JuBan1 commented 4 years ago

It happens to me too. Here's a video of it: https://streamable.com/49bpuw

Manjaro Linux, Plasma 5.18 (and several versions prior))

What's even weirder: sometimes it works fine. Occasionally I'd use the timer and it's too fast, then I'd use it a few hours later (without restarting anything) and it would work fine.

I'm thinking it might be related to the display refresh rate (or rather, VSync). I have a 144Hz monitor, which is ~2.5x more then 60Hz, and the calendar timer runs ~2.5x faster than it should. In addition there have been issues like that in the past. 1 2

But it's not as easy as just going back to 60Hz. That doesn't fix it- at least not immediately. So I might be on the wrong track. But even just fiddling around a bit right now as I collected information, somehow, the calendar timer once again started working properly.

Zren commented 3 years ago

So apparently this was a bug in Qt 5.4.x. Someone also mentioned on StackOverflow that it's tied to the refresh rate. I guess I will go with (timeStarted + duration) - timeNow = timeLeft rather than using a QML Timer tick every second...

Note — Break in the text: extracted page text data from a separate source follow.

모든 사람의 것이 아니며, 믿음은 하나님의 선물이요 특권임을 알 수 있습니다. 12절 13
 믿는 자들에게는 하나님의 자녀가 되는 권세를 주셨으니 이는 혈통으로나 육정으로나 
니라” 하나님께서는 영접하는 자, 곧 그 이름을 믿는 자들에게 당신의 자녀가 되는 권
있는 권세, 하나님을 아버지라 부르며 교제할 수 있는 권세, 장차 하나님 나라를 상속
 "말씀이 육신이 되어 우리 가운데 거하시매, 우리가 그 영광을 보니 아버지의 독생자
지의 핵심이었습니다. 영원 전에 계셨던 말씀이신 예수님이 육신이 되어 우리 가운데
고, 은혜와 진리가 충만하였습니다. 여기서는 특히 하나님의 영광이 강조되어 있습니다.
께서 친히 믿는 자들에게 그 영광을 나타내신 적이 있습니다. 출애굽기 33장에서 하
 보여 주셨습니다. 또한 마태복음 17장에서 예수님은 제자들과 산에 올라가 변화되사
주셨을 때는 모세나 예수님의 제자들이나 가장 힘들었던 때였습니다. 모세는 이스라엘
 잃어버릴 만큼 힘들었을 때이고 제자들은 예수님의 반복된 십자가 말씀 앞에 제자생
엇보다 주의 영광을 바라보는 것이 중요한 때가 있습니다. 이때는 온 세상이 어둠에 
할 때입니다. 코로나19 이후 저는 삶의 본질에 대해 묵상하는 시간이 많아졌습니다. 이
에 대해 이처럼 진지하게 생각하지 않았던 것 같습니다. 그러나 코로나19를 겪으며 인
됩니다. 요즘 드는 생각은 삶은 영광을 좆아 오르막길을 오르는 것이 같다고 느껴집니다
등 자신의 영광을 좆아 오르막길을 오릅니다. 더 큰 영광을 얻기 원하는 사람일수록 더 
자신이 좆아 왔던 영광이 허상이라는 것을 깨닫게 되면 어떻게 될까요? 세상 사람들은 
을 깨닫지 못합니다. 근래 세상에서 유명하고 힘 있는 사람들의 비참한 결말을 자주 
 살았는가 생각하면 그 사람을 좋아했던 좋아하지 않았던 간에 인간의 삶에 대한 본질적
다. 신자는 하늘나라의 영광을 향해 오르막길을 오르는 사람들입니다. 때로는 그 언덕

... Or I could use the time datasource... like the clock uses... I've been an idiot for not using it all this time. I got caught up in trying to figure out what was wrong with QML Timers.

JuBan1 commented 3 years ago

Good to hear. I can help if you need someone to test a patch. I can consistently reproduce the behavior, unfortunately.

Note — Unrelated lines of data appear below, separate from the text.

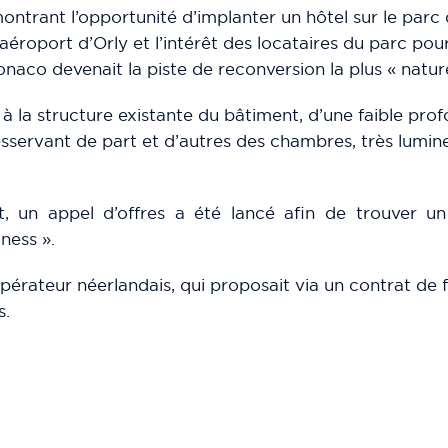
trant l’opportunité d’implanter un hôtel sur le parc 
 l’aéroport d’Orly et l’intérêt des locataires du parc po
naco devenait la piste de reconversion la plus « nature
 à la structure existante du bâtiment, d’une faible pro
sservant de part et d’autres des chambres, très lumine
, un appel d’offres a été lancé afin de trouver un
ness ».
 opérateur néerlandais, qui proposait via un contrat de 
s.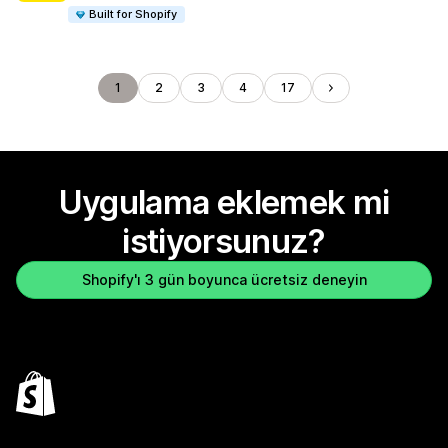
Built for Shopify
1
2
3
4
17
Uygulama eklemek mi
istiyorsunuz?
Shopify'ı 3 gün boyunca ücretsiz deneyin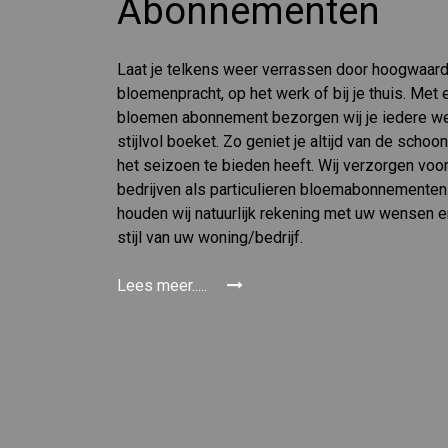
Abonnementen
Laat je telkens weer verrassen door hoogwaar
bloemenpracht, op het werk of bij je thuis. Met 
bloemen abonnement bezorgen wij je iedere w
stijlvol boeket. Zo geniet je altijd van de schoo
het seizoen te bieden heeft. Wij verzorgen voo
bedrijven als particulieren bloemabonnementen.
houden wij natuurlijk rekening met uw wensen 
stijl van uw woning/bedrijf.
Lees meer.....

Zren commented 3 years ago

It should work now. It still uses QML Timer, and will likely redraw multiple times, but it now uses this logic:

def start():
    timeLeft = duration
    unpause()

def unpause():
    finished = now + timeLeft

def tick():
    timeLeft = finished - now

I still need to figure out a "timestamp that isn't affected by timezones" like how many seconds the plasmashell process has been running. Right now I think Daylight Savings Time or physically moving over timezones might break my timer logic. Perhaps I can force the QML Date to use UTC timezone instead of the default local timezone new Date() probably uses.

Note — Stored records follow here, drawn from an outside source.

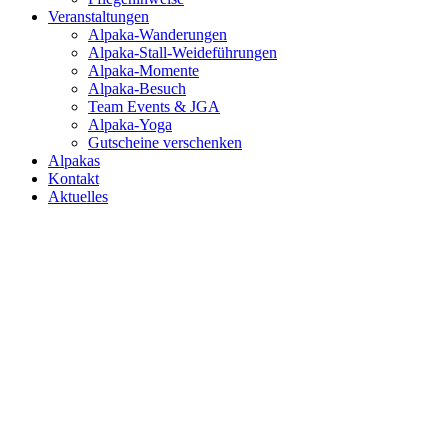
Veranstaltungen
Alpaka-Wanderungen
Alpaka-Stall-Weideführungen
Alpaka-Momente
Alpaka-Besuch
Team Events & JGA
Alpaka-Yoga
Gutscheine verschenken
Alpakas
Kontakt
Aktuelles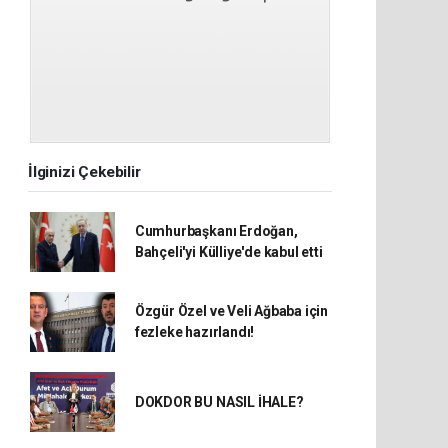
İlginizi Çekebilir
Cumhurbaşkanı Erdoğan,
Bahçeli'yi Külliye'de kabul etti
Özgür Özel ve Veli Ağbaba için
fezleke hazırlandı!
DOKDOR BU NASIL İHALE?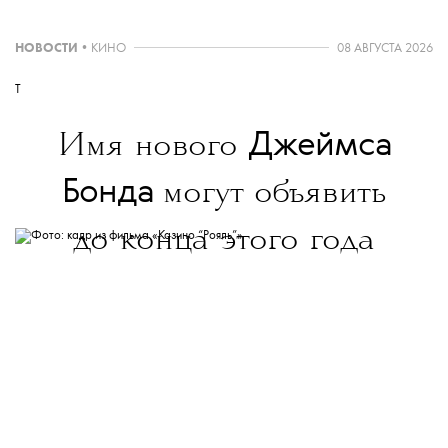
НОВОСТИ
•
КИНО
08 АВГУСТА 2026
T
Джеймса
Имя нового
Бонда
могут объявить
до конца этого года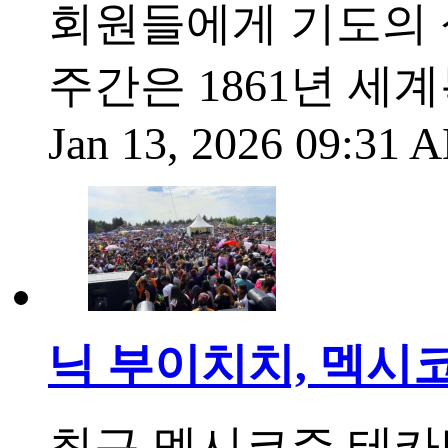
회원들에게 기도의 
주간은 1861년 
Jan 13, 2026 09:31
닉 부이치치, 멕시코
최근 멕시코주 테카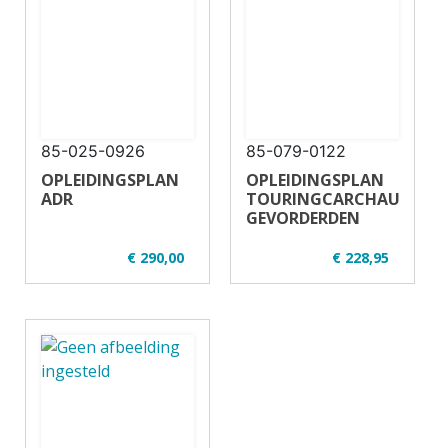
85-025-0926
85-079-0122
OPLEIDINGSPLAN
OPLEIDINGSPLAN
ADR
TOURINGCARCHAUFFEUR
GEVORDERDEN
€ 290,00
€ 228,95
✔ U01-2
✔ U33-2
✔ Regulier en
✔
opgeknipt
✔ Regulier en
✔ 7-14 uur
opgeknipt
✔ 20 deelnemers
✔ 14 uur - 16
✔ Vrachtauto
deelnemers
✔ Theorie en
praktijk
✔ Touringcar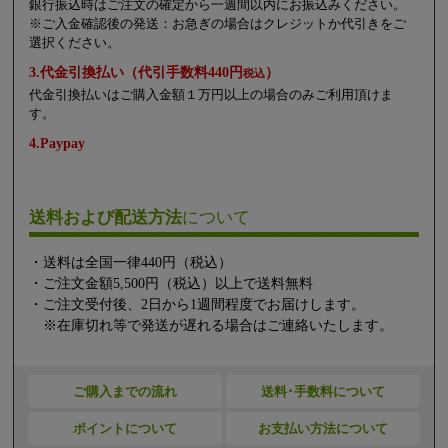
銀行振込時はご注文の確定から一週間以内にお振込みください。
※ご入金確認後の発送：お急ぎの場合はクレジットか代引きをご
選択ください。
3.代金引換払い（代引手数料440円
）
税込
代金引換払いはご購入金額１万円以上の場合のみご利用頂けま
す。
4.Paypay
送料および配送方法
について
・送料は全国一律440円（税込）
・ご注文金額5,500円（税込）以上で送料無料
・ご注文受付後、2日から1週間程度でお届けします。
※在庫切れ等で発送が遅れる場合はご連絡いたします。
ご購入までの流れ
送料･手数料について
ポイントについて
お支払い方法について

JuBan1 commented 3 years ago

(Ignore my last comment if you saw it. I did a ./reinstall but it work; so my previous comment was still about the buggy code.)

I tested it and it does work accurately now.

Zren commented 3 years ago

There's also a KDE Bug report that some of you might be able to reproduce.

EverardNisse commented 3 years ago

Can reproduce the KDE bug with 144+75 Hz displays / 144+60 Hz. They're on the right track, the workaround mentioned there seems to also work.